Позже, о таких как он, напишут:

«Вспомним о тех,

Кто командовал ротами

Кто умирал на снегу.

Кто в Ленинград

Пробирался болотами,

Горло ломая врагу...»

Другого кузнеца в селе я не помню. Волоча ногу, он шустро управлялся в своей кузне, мастерски овладел профессией. Готовил к севу нехитрую колхозную технику: лобогрейки, сеялки, бороны, плуги. Редкая хозяйка не пользовалась услугами кузнеца. То косу «отбить», то таганку- треногу сделать, то косарь... Светлая ему память. В архивных документах читала, как бережно относился район к кузнецам, как организовывались группы из подростков, чтобы перенимать их опыт. 

Всю послевоенную жизнь проработал возчиком Николай Михайлович Лабутов - «северок», «северный». В этом году он, последний ветеран села, ушел в вечность. Защищал Ленинград на Ладоге, строил Дорогу жизни возле крепости Шлиссельбург (Орешек). Судьба сыграла с ним злую шутку уже после войны. Попал в сталинские лагеря на Крайний Север. А вернувшись, женился на славной девушке Александре (Сане), дочке вдовы, известной доярки Быковой Варвары Никифоровны и счастливо прожили жизнь, воспитав троих детей.
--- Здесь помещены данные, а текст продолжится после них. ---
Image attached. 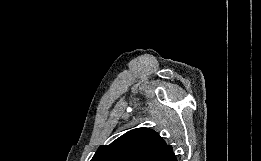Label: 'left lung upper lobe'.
Returning <instances> with one entry per match:
<instances>
[{
    "label": "left lung upper lobe",
    "instance_id": "1",
    "mask_svg": "<svg viewBox=\"0 0 261 161\" xmlns=\"http://www.w3.org/2000/svg\"><path fill=\"white\" fill-rule=\"evenodd\" d=\"M168 146L155 131L136 128L101 145L91 161H154Z\"/></svg>",
    "mask_w": 261,
    "mask_h": 161
}]
</instances>
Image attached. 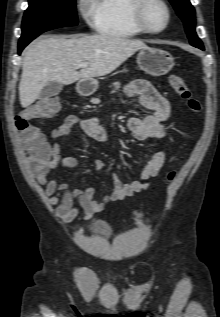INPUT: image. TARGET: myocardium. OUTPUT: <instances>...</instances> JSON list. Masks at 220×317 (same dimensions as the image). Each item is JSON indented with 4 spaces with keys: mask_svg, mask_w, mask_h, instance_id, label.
Returning a JSON list of instances; mask_svg holds the SVG:
<instances>
[{
    "mask_svg": "<svg viewBox=\"0 0 220 317\" xmlns=\"http://www.w3.org/2000/svg\"><path fill=\"white\" fill-rule=\"evenodd\" d=\"M151 3H157L163 7L166 13V22L160 29H155L149 25L146 19V10ZM171 9L166 0H137L133 6V20L135 24L144 32L158 34L167 29L171 22Z\"/></svg>",
    "mask_w": 220,
    "mask_h": 317,
    "instance_id": "1",
    "label": "myocardium"
}]
</instances>
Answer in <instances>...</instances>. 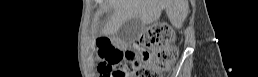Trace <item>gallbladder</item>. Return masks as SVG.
<instances>
[{
	"instance_id": "bac80fb5",
	"label": "gallbladder",
	"mask_w": 258,
	"mask_h": 77,
	"mask_svg": "<svg viewBox=\"0 0 258 77\" xmlns=\"http://www.w3.org/2000/svg\"><path fill=\"white\" fill-rule=\"evenodd\" d=\"M143 31V23L140 18L134 17L125 21L118 30V37L124 42L136 39Z\"/></svg>"
}]
</instances>
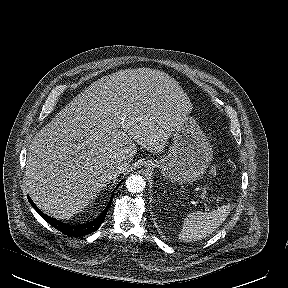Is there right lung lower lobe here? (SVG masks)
Segmentation results:
<instances>
[{
  "label": "right lung lower lobe",
  "instance_id": "1",
  "mask_svg": "<svg viewBox=\"0 0 288 288\" xmlns=\"http://www.w3.org/2000/svg\"><path fill=\"white\" fill-rule=\"evenodd\" d=\"M120 185V183L117 185V187ZM114 195V194H113ZM113 198V196H112ZM109 202L107 207L102 211V213L93 221L88 222L86 224H81V225H69L66 223H62L60 221H57L55 219L50 218L49 216L45 215L42 213L36 205L32 202L31 198L28 196V200L33 206V208L39 213L40 216H42L45 221H47L50 225H52L55 229L61 231L65 235L71 236V237H80L84 236L87 234H90L92 232H95L98 230V228L101 226V224L104 222L105 216L107 214V211L111 205L112 202Z\"/></svg>",
  "mask_w": 288,
  "mask_h": 288
}]
</instances>
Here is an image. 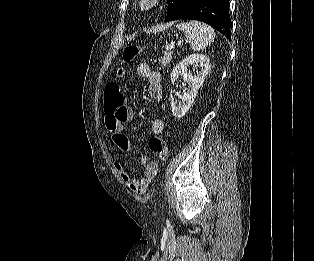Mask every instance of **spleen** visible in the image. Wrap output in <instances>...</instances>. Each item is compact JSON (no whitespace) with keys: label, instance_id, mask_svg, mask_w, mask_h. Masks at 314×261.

С гордостью говорю о тете Варе. Она была участницей Всесоюзной выставки передовиков сельского хозяйства в Москве. В семейном архиве Лабутовых бережно хранился снимок делегатов из Татарии пятидесятых годов, среди которых и моя знаменитая землячка.

Тонишка пошла по стопам матери. Стала дояркой. Тогда, в шестидесятые-семидесятые эта профессия была наиболее востребована. А фамилии сеитовских доярок Масловой, Федулиной, Лабутовой, телятницы Седовой не сходили со страниц районной газеты.  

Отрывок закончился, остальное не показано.